Food and Dining
9:55 am
Fri January 25, 2013

Secrets of a Lonely Planet Writer: How Food Helps a City Land on Top

Eiderdown on Goss Avenue.
Credit Dana McMahan / WFPL News

We’re number one! So says Lonely Planet in their list of top U.S. travel destinations for 2013. The publishing monolith has evidently caught on to what we all already know – that this is a fine place to be. Because I closely follow (and revel in) Louisville’s culinary scene, I give our food and dining a lot of credit for this recognition. But how exactly does a city rise to the top of these lists?

“Louisville's not on the main interstates so rarely gets picked up by most cross-country road-trippers, yet it’s famous for the bats and the horses,” Robert Reid, Lonely Planet’s U.S. editor, told me. “We wanted to say, hey, it's more than that.”

We had a champion in guidebook author Karla Zimmerman, Reid said. Karla lives in Chicago, and covers the Midwest (nearby states, but not Kentucky) for Lonely Planet, but evidently is quite a fan of our town. So I asked her what made her go to bat for Louisville.

What is your background with Louisville and how much time do you get to spend here?

My experience with Louisville is as a visitor. I lived in Cincinnati for 20 years, and made many trips to Louisville during that time. I also have good friends who live near Louisville, and so I visit your city when I visit them.

What was it special about Louisville that caused you to want to champion us?

When I was there this summer, there just seemed to be a lot going on, especially in NuLu. Wherever I went - Garage Bar, Louisville Beer Store, Ghyslain are a few - buzzed with customers and had an impressive range of offerings and creative, locally sourced menus. I heard the neighborhood was looking into LEED certification, which adds an admirable layer to the scene.

What was the number one food related thing you thought Louisville offered that should make it a #1 pick?

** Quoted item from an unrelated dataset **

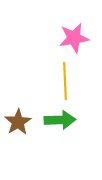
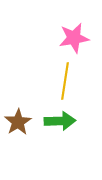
yellow line: rotated 12 degrees clockwise
green arrow: moved 1 px down
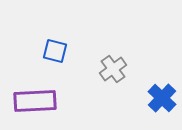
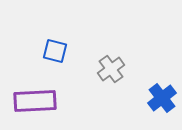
gray cross: moved 2 px left
blue cross: rotated 8 degrees clockwise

Does bourbon count as food? Honestly, I think the insane number of bourbons available (weird, small-batch stuff that's hard to find anywhere else) is what makes Louisville one-of-a-kind.

What are your top three culinary-related experiences or places in Louisville that you think a visitor shouldn't miss?

The city's brunch/breakfast scene is sweet. Lynn's Paradise Cafe (biscuits), Toast on Market (lemon soufflé pancakes), Hillbilly Tea (smoked tofu scramble). (Lynn’s has closed since the Lonely Planet announcement.)

What do you think new visitors may be surprised by when they come to Louisville?

Its low-key cool might surprise visitors. It really is more Portland hip (as Robert said in the original Best list) than Kentucky Derby southern belle, which is the stereotype that jumps to mind for many people.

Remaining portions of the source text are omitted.